===== Given information

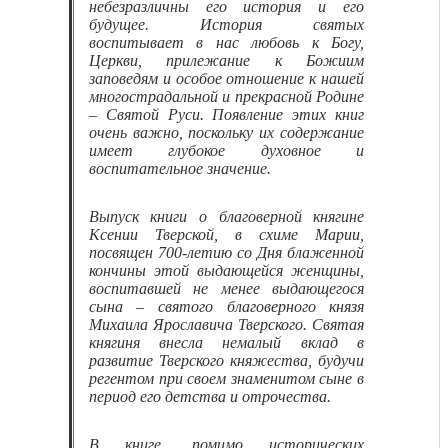
небезразличны его история и его
будущее. История святых
воспитывает в нас любовь к Богу,
Церкви, прилежание к Божиим
заповедям и особое отношение к нашей
многострадальной и прекрасной Родине
– Святой Руси. Появление этих книг
очень важно, поскольку их содержание
имеет глубокое духовное и
воспитательное значение.
Выпуск книги о благоверной княгине
Ксении Тверской, в схиме Марии,
посвящен 700-летию со Дня блаженной
кончины этой выдающейся женщины,
воспитавшей не менее выдающегося
сына – святого благоверного князя
Михаила Ярославича Тверского. Святая
княгиня внесла немалый вклад в
развитие Тверского княжества, будучи
регентом при своем знаменитом сыне в
период его детства и отрочества.
В книге, помимо исторических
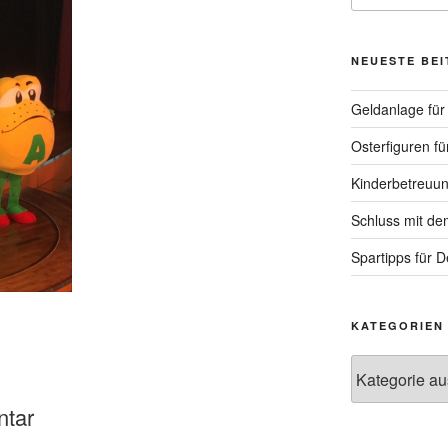
NEUESTE BE
Geldanlage für 
Osterfiguren fü
Kinderbetreuun
Schluss mit de
Spartipps für 
KATEGORIEN
Kategorien
ntar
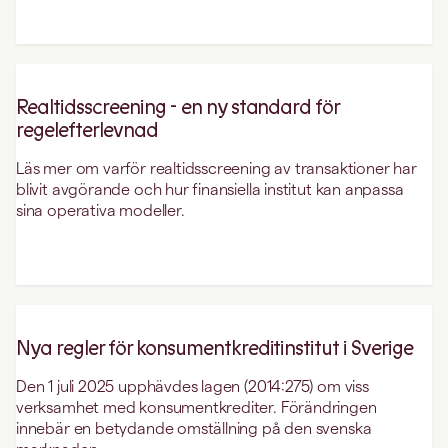
Realtidsscreening - en ny standard för
regelefterlevnad
Läs mer om varför realtidsscreening av transaktioner har
blivit avgörande och hur finansiella institut kan anpassa
sina operativa modeller.
Nya regler för konsumentkreditinstitut i Sverige
Den 1 juli 2025 upphävdes lagen (2014:275) om viss
verksamhet med konsumentkrediter. Förändringen
innebär en betydande omställning på den svenska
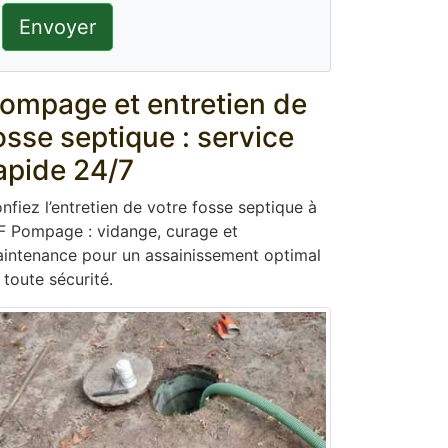
Envoyer
ompage et entretien de
osse septique : service
apide 24/7
nfiez l’entretien de votre fosse septique à
F Pompage : vidange, curage et
intenance pour un assainissement optimal
 toute sécurité.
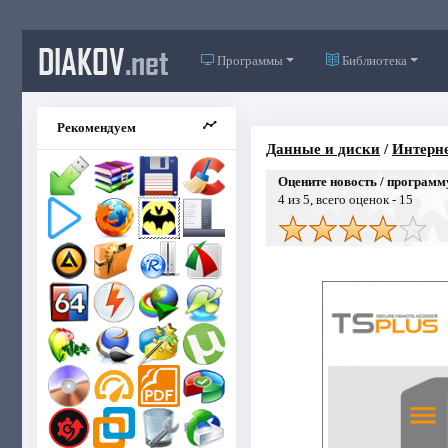
DIAKOV
.net
Программы
Библиотека
Рекомендуем
Данные и диски
/
Интерне
Оцените новость / программ
4
из 5, всего оценок -
15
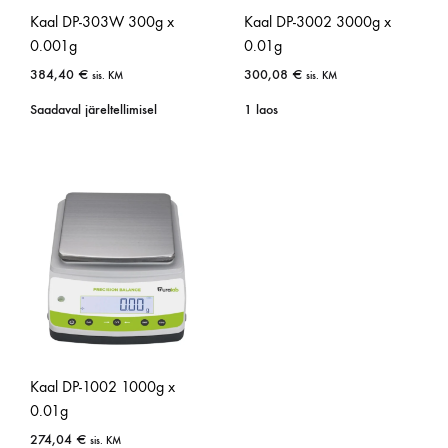
Kaal DP-303W 300g x
Kaal DP-3002 3000g x
0.001g
0.01g
384,40
€
300,08
€
sis. KM
sis. KM
Saadaval järeltellimisel
1 laos
Kaal DP-1002 1000g x
0.01g
274,04
€
sis. KM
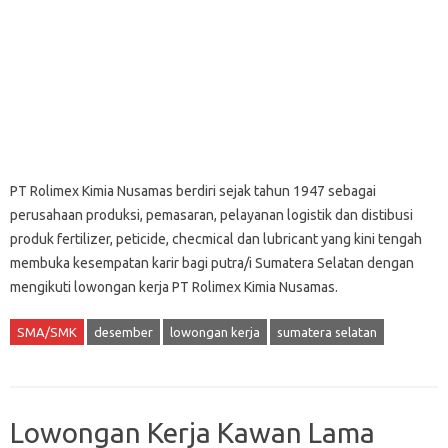
PT Rolimex Kimia Nusamas berdiri sejak tahun 1947 sebagai
perusahaan produksi, pemasaran, pelayanan logistik dan distibusi
produk fertilizer, peticide, checmical dan lubricant yang kini tengah
membuka kesempatan karir bagi putra/i Sumatera Selatan dengan
mengikuti lowongan kerja PT Rolimex Kimia Nusamas.
SMA/SMK
desember
lowongan kerja
sumatera selatan
Lowongan Kerja Kawan Lama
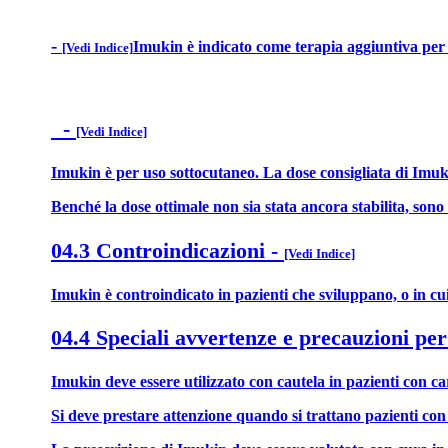
-
Imukin è indicato come terapia aggiuntiva per l
[Vedi Indice]
-
[Vedi Indice]
Imukin è per uso sottocutaneo. La dose consigliata di Imukin
Benché la dose ottimale non sia stata ancora stabilita, sono 
04.3 Controindicazioni
-
[Vedi Indice]
Imukin è controindicato in pazienti che sviluppano, o in cui
04.4 Speciali avvertenze e precauzioni per
Imukin deve essere utilizzato con cautela in pazienti con car
Si deve prestare attenzione quando si trattano pazienti con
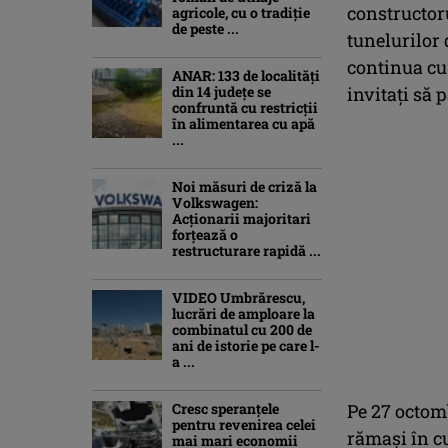
constructoru
agricole, cu o tradiție
de peste ...
tunelurilor 
continua cu
ANAR: 133 de localități
din 14 județe se
invitați să p
confruntă cu restricții
în alimentarea cu apă
...
Noi măsuri de criză la
Volkswagen:
Acționarii majoritari
forțează o
restructurare rapidă ...
VIDEO Umbrărescu,
lucrări de amploare la
combinatul cu 200 de
ani de istorie pe care l-
a ...
Cresc speranțele
Pe 27 octomb
pentru revenirea celei
rămași în cu
mai mari economii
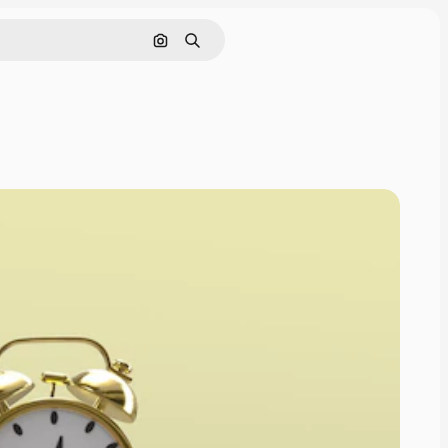
Rechercher par image
Rechercher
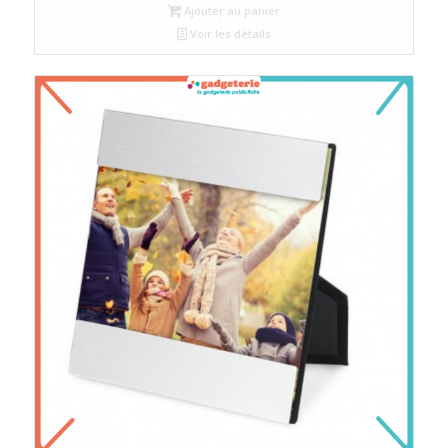
Ajouter au panier
Voir les détails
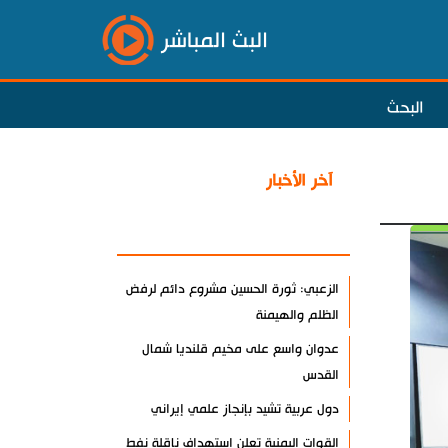
البث المباشر
البحث
آخر الأخبار
الأكثر مشاهدة
الزعبي: ثورة الحسين مشروع دائم لرفض
الظلم والهيمنة
عدوان واسع على مخيم قلنديا شمال
القدس
دول عربية تشيد بإنجاز علمي إيراني
القوات اليمنية تعلن استهداف ناقلة نفط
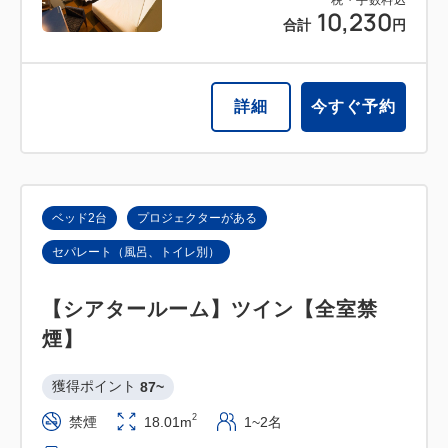
10,230
合計
円
詳細
今すぐ予約
ベッド2台
プロジェクターがある
セパレート（風呂、トイレ別）
【シアタールーム】ツイン【全室禁
煙】
獲得ポイント 
87~
2
禁煙
18.01m
1~2名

==========

§ Activity: Each record above is to be copied out exactly; its pictures are not.

§ Output of the exercise:
небезразличны его история и его
будущее. История святых
воспитывает в нас любовь к Богу,
Церкви, прилежание к Божиим
заповедям и особое отношение к нашей
многострадальной и прекрасной Родине
– Святой Руси. Появление этих книг
очень важно, поскольку их содержание
имеет глубокое духовное и
воспитательное значение.
Выпуск книги о благоверной княгине
Ксении Тверской, в схиме Марии,
посвящен 700-летию со Дня блаженной
кончины этой выдающейся женщины,
воспитавшей не менее выдающегося
сына – святого благоверного князя
Михаила Ярославича Тверского. Святая
княгиня внесла немалый вклад в
развитие Тверского княжества, будучи
регентом при своем знаменитом сыне в
период его детства и отрочества.
В книге, помимо исторических
NEUESTE BE
Geldanlage für 
Osterfiguren fü
Kinderbetreuun
Schluss mit de
Spartipps für 
KATEGORIEN
Kategorien
ntar
Realtidsscreening - en ny standard för
regelefterlevnad
Läs mer om varför realtidsscreening av transaktioner har
blivit avgörande och hur finansiella institut kan anpassa
sina operativa modeller.
Nya regler för konsumentkreditinstitut i Sverige
Den 1 juli 2025 upphävdes lagen (2014:275) om viss
verksamhet med konsumentkrediter. Förändringen
innebär en betydande omställning på den svenska
Envoyer
ompage et entretien de
osse septique : service
apide 24/7
nfiez l’entretien de votre fosse septique à
F Pompage : vidange, curage et
intenance pour un assainissement optimal
 toute sécurité.
DIAKOV
.net
Программы
Библиотека
Рекомендуем
Данные и диски
/
Интерне
Оцените новость / программ
4
из 5, всего оценок -
15
Kaal DP-303W 300g x
Kaal DP-3002 3000g x
0.001g
0.01g
384,40
€
300,08
€
sis. KM
sis. KM
Saadaval järeltellimisel
1 laos
Kaal DP-1002 1000g x
0.01g
274,04
€
sis. KM
PT Rolimex Kimia Nusamas berdiri sejak tahun 1947 sebagai
perusahaan produksi, pemasaran, pelayanan logistik dan distibusi
produk fertilizer, peticide, checmical dan lubricant yang kini tengah
membuka kesempatan karir bagi putra/i Sumatera Selatan dengan
mengikuti lowongan kerja PT Rolimex Kimia Nusamas.
SMA/SMK
desember
lowongan kerja
sumatera selatan
Lowongan Kerja Kawan Lama
-
Imukin è indicato come terapia aggiuntiva per l
[Vedi Indice]
-
[Vedi Indice]
Imukin è per uso sottocutaneo. La dose consigliata di Imukin
Benché la dose ottimale non sia stata ancora stabilita, sono 
04.3 Controindicazioni
-
[Vedi Indice]
Imukin è controindicato in pazienti che sviluppano, o in cui
04.4 Speciali avvertenze e precauzioni per
Imukin deve essere utilizzato con cautela in pazienti con car
Si deve prestare attenzione quando si trattano pazienti con
constructoru
agricole, cu o tradiție
de peste ...
tunelurilor 
continua cu
ANAR: 133 de localități
din 14 județe se
invitați să p
confruntă cu restricții
în alimentarea cu apă
...
Noi măsuri de criză la
Volkswagen:
Acționarii majoritari
forțează o
restructurare rapidă ...
VIDEO Umbrărescu,
lucrări de amploare la
combinatul cu 200 de
ani de istorie pe care l-
a ...
Cresc speranțele
Pe 27 octomb
pentru revenirea celei
rămași în cu
mai mari economii
Rechercher par image
Rechercher
Ajouter au panier
Voir les détails
البث المباشر
البحث
آخر الأخبار
الأكثر مشاهدة
الزعبي: ثورة الحسين مشروع دائم لرفض
الظلم والهيمنة
عدوان واسع على مخيم قلنديا شمال
القدس
دول عربية تشيد بإنجاز علمي إيراني
القوات اليمنية تعلن استهداف ناقلة نفط
10,230
合計
円
詳細
今すぐ予約
ベッド2台
プロジェクターがある
セパレート（風呂、トイレ別）
【シアタールーム】ツイン【全室禁
煙】
獲得ポイント 
87~
2
禁煙
18.01m
1~2名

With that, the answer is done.